1.1 Benralizumab, as an add-on therapy, is recommended as an option for treating severe eosinophilic asthma that is inadequately controlled in adults despite maintenance therapy with high-dose inhaled corticosteroids and long-acting beta-agonists, only if:

  • the person has agreed to and followed the optimised standard treatment plan and

  • the blood eosinophil count has been recorded as 300 cells per microlitre or more and the person has had 4 or more exacerbations needing systemic corticosteroids in the previous 12 months, or has had continuous oral corticosteroids of at least the equivalent of prednisolone 5 mg per day over the previous 6 months (that is, the person is eligible for mepolizumab) or

  • the blood eosinophil count has been recorded as 400 cells per microlitre or more with 3 or more exacerbations needing systemic corticosteroids in the past 12 months (that is, the person is eligible for reslizumab).

    Benralizumab is recommended only if the company provides it according to the commercial arrangement.

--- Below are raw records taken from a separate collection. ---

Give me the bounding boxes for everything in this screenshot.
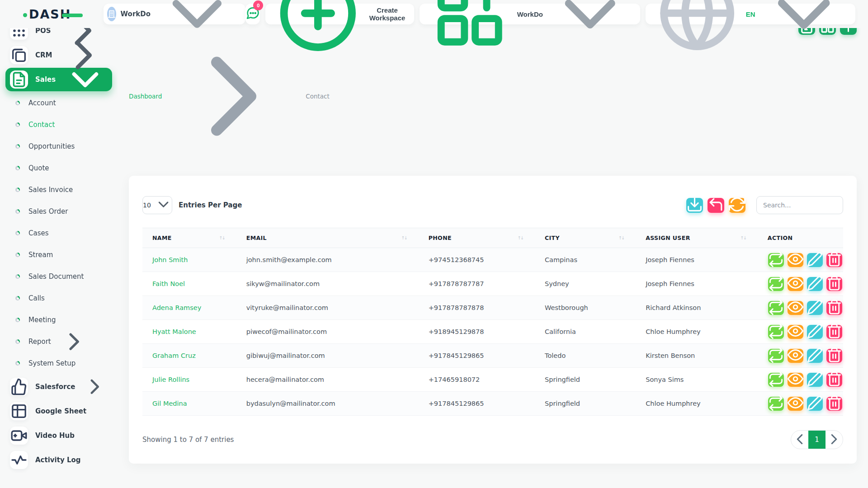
column-header-name[interactable]: NAME↑↓ bbox=[142, 228, 236, 248]
repeat-icon bbox=[768, 371, 784, 388]
trash-icon bbox=[826, 395, 842, 412]
delete-button[interactable] bbox=[826, 301, 842, 315]
contact-name-link[interactable]: Julie Rollins bbox=[152, 376, 189, 383]
language-selector[interactable]: EN bbox=[646, 4, 855, 24]
edit-button[interactable] bbox=[807, 253, 823, 267]
undo-button[interactable] bbox=[708, 198, 724, 213]
convert-button[interactable] bbox=[768, 397, 784, 411]
contact-city: Campinas bbox=[535, 248, 636, 272]
sidebar-item-video-hub[interactable]: Video Hub bbox=[5, 424, 112, 447]
delete-button[interactable] bbox=[826, 373, 842, 387]
prev-page-button[interactable] bbox=[791, 431, 808, 449]
view-button[interactable] bbox=[788, 325, 803, 339]
contact-name-link[interactable]: Graham Cruz bbox=[152, 352, 196, 359]
messages-button[interactable]: 0 bbox=[245, 4, 260, 24]
sidebar-subitem-sales-invoice[interactable]: Sales Invoice bbox=[5, 179, 112, 201]
contact-name-link[interactable]: John Smith bbox=[152, 256, 188, 263]
repeat-icon bbox=[768, 323, 784, 340]
contact-name-link[interactable]: Gil Medina bbox=[152, 400, 187, 407]
view-button[interactable] bbox=[788, 397, 803, 411]
edit-button[interactable] bbox=[807, 397, 823, 411]
convert-button[interactable] bbox=[768, 301, 784, 315]
sidebar-subitem-sales-order[interactable]: Sales Order bbox=[5, 201, 112, 222]
edit-button[interactable] bbox=[807, 349, 823, 363]
eye-icon bbox=[788, 323, 803, 340]
contact-assign-user: Chloe Humphrey bbox=[636, 320, 758, 344]
column-header-city[interactable]: CITY↑↓ bbox=[535, 228, 636, 248]
bullet-icon bbox=[15, 209, 20, 214]
delete-button[interactable] bbox=[826, 253, 842, 267]
refresh-button[interactable] bbox=[729, 198, 745, 213]
edit-button[interactable] bbox=[807, 373, 823, 387]
contacts-table: NAME↑↓EMAIL↑↓PHONE↑↓CITY↑↓ASSIGN USER↑↓A… bbox=[142, 228, 843, 416]
sidebar-subitem-report[interactable]: Report bbox=[5, 331, 112, 352]
view-button[interactable] bbox=[788, 373, 803, 387]
sidebar-subitem-meeting[interactable]: Meeting bbox=[5, 309, 112, 331]
sidebar-subitem-quote[interactable]: Quote bbox=[5, 157, 112, 179]
logo-dash-icon bbox=[62, 14, 83, 17]
convert-button[interactable] bbox=[768, 349, 784, 363]
eye-icon bbox=[788, 371, 803, 388]
sidebar-subitem-opportunities[interactable]: Opportunities bbox=[5, 136, 112, 157]
sidebar-subitem-sales-document[interactable]: Sales Document bbox=[5, 266, 112, 287]
sidebar-item-salesforce[interactable]: Salesforce bbox=[5, 375, 112, 399]
convert-button[interactable] bbox=[768, 373, 784, 387]
sidebar: POSCRMSalesAccountContactOpportunitiesQu… bbox=[0, 28, 118, 488]
edit-button[interactable] bbox=[807, 301, 823, 315]
view-button[interactable] bbox=[788, 301, 803, 315]
contact-city: Toledo bbox=[535, 344, 636, 368]
column-header-assign-user[interactable]: ASSIGN USER↑↓ bbox=[636, 228, 758, 248]
download-button[interactable] bbox=[686, 198, 703, 213]
column-header-phone[interactable]: PHONE↑↓ bbox=[419, 228, 535, 248]
contact-name-link[interactable]: Faith Noel bbox=[152, 280, 185, 287]
sidebar-item-sales[interactable]: Sales bbox=[5, 68, 112, 91]
bullet-icon bbox=[15, 274, 20, 279]
convert-button[interactable] bbox=[768, 277, 784, 291]
grid-dots-icon bbox=[10, 28, 28, 40]
chevron-down-icon bbox=[155, 0, 239, 56]
sidebar-item-google-sheet[interactable]: Google Sheet bbox=[5, 399, 112, 423]
convert-button[interactable] bbox=[768, 253, 784, 267]
messages-badge: 0 bbox=[253, 0, 263, 10]
repeat-icon bbox=[768, 395, 784, 412]
delete-button[interactable] bbox=[826, 277, 842, 291]
edit-button[interactable] bbox=[807, 325, 823, 339]
view-button[interactable] bbox=[788, 277, 803, 291]
contact-city: Westborough bbox=[535, 296, 636, 320]
delete-button[interactable] bbox=[826, 325, 842, 339]
sidebar-subitem-stream[interactable]: Stream bbox=[5, 244, 112, 266]
chevron-down-icon bbox=[547, 0, 633, 57]
sidebar-subitem-cases[interactable]: Cases bbox=[5, 222, 112, 244]
entries-per-page-select[interactable]: 10 bbox=[142, 196, 172, 214]
contact-name-link[interactable]: Adena Ramsey bbox=[152, 304, 201, 311]
workspace-selector[interactable]: WorkDo bbox=[104, 4, 245, 24]
create-workspace-button[interactable]: Create Workspace bbox=[265, 4, 414, 24]
column-header-email[interactable]: EMAIL↑↓ bbox=[236, 228, 419, 248]
breadcrumb-dashboard-link[interactable]: Dashboard bbox=[129, 93, 162, 100]
convert-button[interactable] bbox=[768, 325, 784, 339]
view-button[interactable] bbox=[788, 253, 803, 267]
bullet-icon bbox=[15, 231, 20, 235]
edit-button[interactable] bbox=[807, 277, 823, 291]
next-page-button[interactable] bbox=[826, 431, 843, 449]
bullet-icon bbox=[15, 361, 20, 366]
contact-phone: +974512368745 bbox=[419, 248, 535, 272]
repeat-icon bbox=[768, 347, 784, 364]
download-icon bbox=[686, 196, 703, 214]
sidebar-subitem-system-setup[interactable]: System Setup bbox=[5, 352, 112, 374]
search-input[interactable] bbox=[756, 196, 843, 214]
delete-button[interactable] bbox=[826, 397, 842, 411]
grid-plus-icon bbox=[427, 0, 513, 58]
contact-name-link[interactable]: Hyatt Malone bbox=[152, 328, 196, 335]
delete-button[interactable] bbox=[826, 349, 842, 363]
contact-email: gibiwuj@mailinator.com bbox=[236, 344, 419, 368]
page-number-current[interactable]: 1 bbox=[808, 431, 826, 449]
eye-icon bbox=[788, 251, 803, 268]
pencil-icon bbox=[807, 299, 823, 316]
sidebar-subitem-calls[interactable]: Calls bbox=[5, 287, 112, 309]
workspace-menu-button[interactable]: WorkDo bbox=[420, 4, 640, 24]
contact-phone: +17465918072 bbox=[419, 368, 535, 392]
view-button[interactable] bbox=[788, 349, 803, 363]
sidebar-item-activity-log[interactable]: Activity Log bbox=[5, 448, 112, 472]
sidebar-subitem-contact[interactable]: Contact bbox=[5, 114, 112, 136]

1.2 If benralizumab, mepolizumab or reslizumab are equally suitable, start treatment with the least expensive option (taking into account drug and administration costs).

1.3 At 12 months:

  • stop benralizumab if the asthma has not responded adequately or

  • continue benralizumab if the asthma has responded adequately and assess response each year.

    An adequate response is defined as:

    • a clinically meaningful reduction in the number of severe exacerbations needing systemic corticosteroids or

    • a clinically significant reduction in continuous oral-corticosteroid use while maintaining or improving asthma control.

1.4 These recommendations are not intended to affect treatment with benralizumab that was started in the NHS before this guidance was published. People having treatment outside these recommendations may continue without change to the funding arrangements in place for them before this guidance was published, until they and their NHS clinician consider it appropriate to stop.

Why the committee made these recommendations

Severe asthma is usually treated with inhaled corticosteroids plus another drug, such as a long-acting beta-agonist. These may not work well enough for eosinophilic asthma, which is a type of severe asthma that can be difficult to control. Continuous oral corticosteroids may be needed to prevent exacerbations (asthma attacks) but they can cause long-term side effects. Some people are able to have mepolizumab or reslizumab, which are recommended for slightly different populations. They are biological treatments, as is benralizumab. Biological treatments help to control the asthma, and may allow the oral corticosteroids to be reduced.

Clinical trial results show that taking benralizumab plus standard treatment reduces exacerbations and the use of oral corticosteroids, compared with placebo. There are no trials directly comparing benralizumab, mepolizumab and reslizumab, and the relative clinical effectiveness of these treatments is not known. In an indirect comparison of benralizumab with mepolizumab, there is no significant difference in asthma exacerbations.

The company's mixed population is not suitable for considering the cost effectiveness of benralizumab compared with standard care. This is because it is a population of people with a blood eosinophil count of 300 cells per microlitre or more, who have had 3 or more exacerbations in the previous year, and includes some people who are taking maintenance oral corticosteroids. This combines people who are eligible for mepolizumab or reslizumab with other people with less severe disease who are not eligible for biological treatments and can only be offered standard care. The absolute treatment benefit and cost effectiveness of benralizumab varies depending on whether patients are eligible for mepolizumab and reslizumab and what their individual treatment options are.

For people who cannot have mepolizumab or reslizumab and standard care is the only option (that is, with an eosinophil count of less than 400 cells per microlitre, who have had 3 or fewer exacerbations in the last 12 months and are not taking oral corticosteroids), the clinical effectiveness of benralizumab is uncertain. This is because these people comprised a small percentage of the trial population and the cost-effectiveness estimates are higher than can be considered cost effective.

Benralizumab is clinically and cost effective compared with mepolizumab for people with an eosinophil count of 300 cells per microlitre, who have had 4 or more exacerbations or are taking maintenance oral corticosteroids, or both. It is also cost effective compared with reslizumab for people with a blood eosinophil count of 400 cells per microlitre or more, who have had 3 or more exacerbations in the past 12 months. Therefore, it can be recommended for people who could have mepolizumab or reslizumab.